### TASK INPUTS

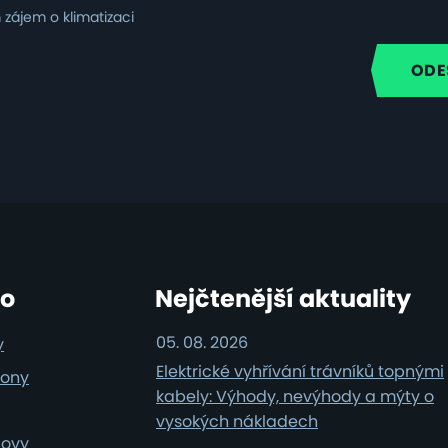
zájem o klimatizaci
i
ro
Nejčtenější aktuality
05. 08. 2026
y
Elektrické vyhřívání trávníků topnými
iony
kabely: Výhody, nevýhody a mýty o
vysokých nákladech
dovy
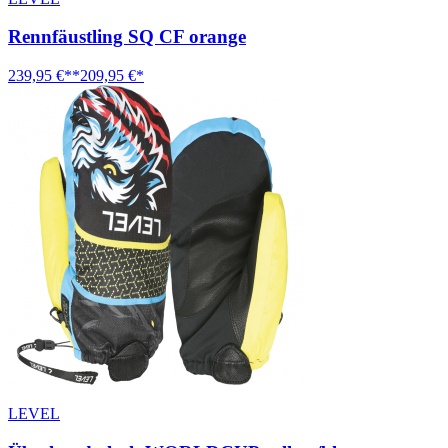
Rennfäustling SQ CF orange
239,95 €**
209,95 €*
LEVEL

######
### TASK INPUTS

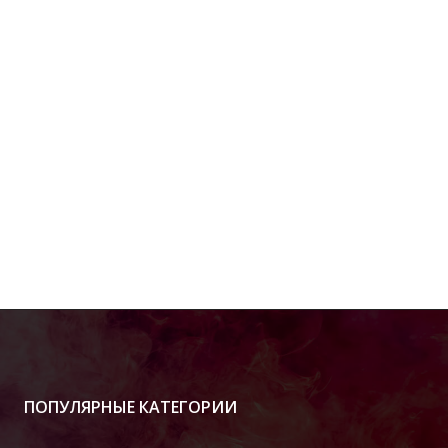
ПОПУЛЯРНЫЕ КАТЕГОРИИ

######
### TASK INPUTS

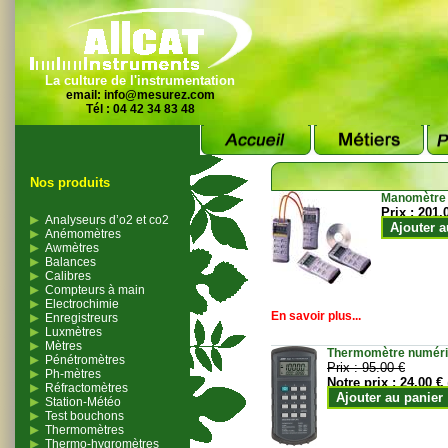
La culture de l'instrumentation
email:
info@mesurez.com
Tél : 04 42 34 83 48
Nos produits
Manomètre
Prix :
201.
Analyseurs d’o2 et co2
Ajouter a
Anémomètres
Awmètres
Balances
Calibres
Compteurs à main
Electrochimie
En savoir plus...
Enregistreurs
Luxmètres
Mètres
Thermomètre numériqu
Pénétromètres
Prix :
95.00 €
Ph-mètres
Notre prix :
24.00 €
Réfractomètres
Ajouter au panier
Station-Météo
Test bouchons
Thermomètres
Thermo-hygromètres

######

Nothing but the lines above from the one containing "En savoir plus..." through the one containing "Thermo-hygromètres" should appear in the answer, each repeated exactly.

### FINISHED EXERCISE
En savoir plus...
Enregistreurs
Luxmètres
Mètres
Thermomètre numériqu
Pénétromètres
Prix :
95.00 €
Ph-mètres
Notre prix :
24.00 €
Réfractomètres
Ajouter au panier
Station-Météo
Test bouchons
Thermomètres
Thermo-hygromètres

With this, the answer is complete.